We confirm our view that the cash rate will increase by 50 basis points next week – global interest rates have risen further and the cash rate is still below the RBA’s estimate of neutral.
The Reserve Bank Board meets next week on October 4.
We expect it will decide to raise the cash rate by a further 50bps to 2.85%. Readers will be aware that on September 19 we changed our forecast for the October meeting from a 25bp increase to a 50bp increase.
Global interest rates have lifted significantly since the last Board meeting on September 6 and the speech to the Australian Business Economists on September 8.
Westpac has raised its forecast for the terminal federal funds rate from 3.375% to 4.625% (up 125bps). This change occurred in the aftermath of the August inflation report for the US on September 14 (up 75bps) and the FOMC meeting on September 21 (up a further 50bps).
While we have argued strongly that the RBA Board should slow the pace of increases once it has reached a neutral setting there was always some uncertainty as to whether the current starting point for the meeting, 2.35%, was sufficiently close to neutral to justify the scale back.
The Governor and Deputy Governor have opined on several occasions that real neutral is at least zero and using long run measures of inflationary expectations as a guide to the nominal component (2.5%) then neutral is at least 2.5%.
Given this view and in light of the rise in global rates, it seems sensible to push the cash rate to 2.85% in October, taking it comfortably above the neutral benchmark before scaling back the pace of rate increases.
Note that the RBA Governor’s appearance before the House of Representatives Standing Committee on Economics on September 16 came after the US inflation print and the upgraded outlook for the federal funds rate and may be a more reliable guide to the Board’s inclinations.
At that inquiry, in our view, he appeared to be more hawkish than at the two earlier public events.
He emphasised his key challenge: “The general inflation psychology does appear to be shifting. It’s easier for firms to put their prices up, and the public is more accepting of this.”
He was more circumspect: “… at some point we’ll obviously not need to be increasing rates by 50bps at each meeting, and we’re getting closer to that point.”
And since the hearing we have seen another upgrade of the outlook for the federal funds rate by a further 50bps following the September FOMC meeting.
By lifting our forecast for the October meeting from 25 to 50bps we lifted our forecast for the RBA terminal rate by 25bps to 3.6% compared to a 125bp increase to our federal funds rate outlook to 4.625%.
Consequently, we now have the federal funds rate peaking 1.025% higher than the RBA peak.
The adjustment to the spread is taken in the currency and the margin between US and Australian long term bond rates. Relative to before the US inflation report we have revised down our end 2022 target rate for the AUD from USD0.73 to USD 0.65 – a US8c downward revision in the AUD.
We also revised down our target spread between AUD and USD long bonds from 40 basis points to 10 basis points.
The adjustments reflect the forecast widening of the terminal cash rate / federal funds rate spread by 100bp.

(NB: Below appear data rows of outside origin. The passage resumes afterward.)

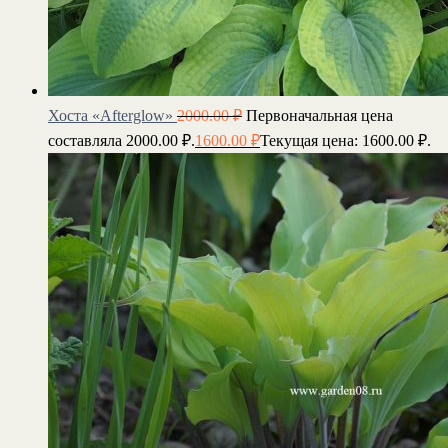
Хоста «Afterglow»
2000.00
₽
Первоначальная цена
составляла 2000.00 ₽.
1600.00
₽
Текущая цена: 1600.00 ₽.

That widening results from our strong expectation that the RBA WILL slow the pace of the tightening at the November Board meeting to 25bps.
The Board will have responded to the sharp increase in the outlook for global rates; pushed the cash rate firmly into contractionary territory and slowed the pace to reflect its concerns about the lag to the impact on the economy of the accumulated rate hikes.
Rate hikes are expected to continue out to February 2023 as the December inflation report is likely to show consumer prices lifting strong in the December quarter, we expect a 2.5% jump in the headline and a still hefty 1.2% rise for underlying inflation.
If we are wrong and the terminal differential between the cash rate and the federal funds rate has to narrow by further than the 100 bp’s we now envisage, then it is likely to mean an extension of the RBA’s 25bp increases beyond February.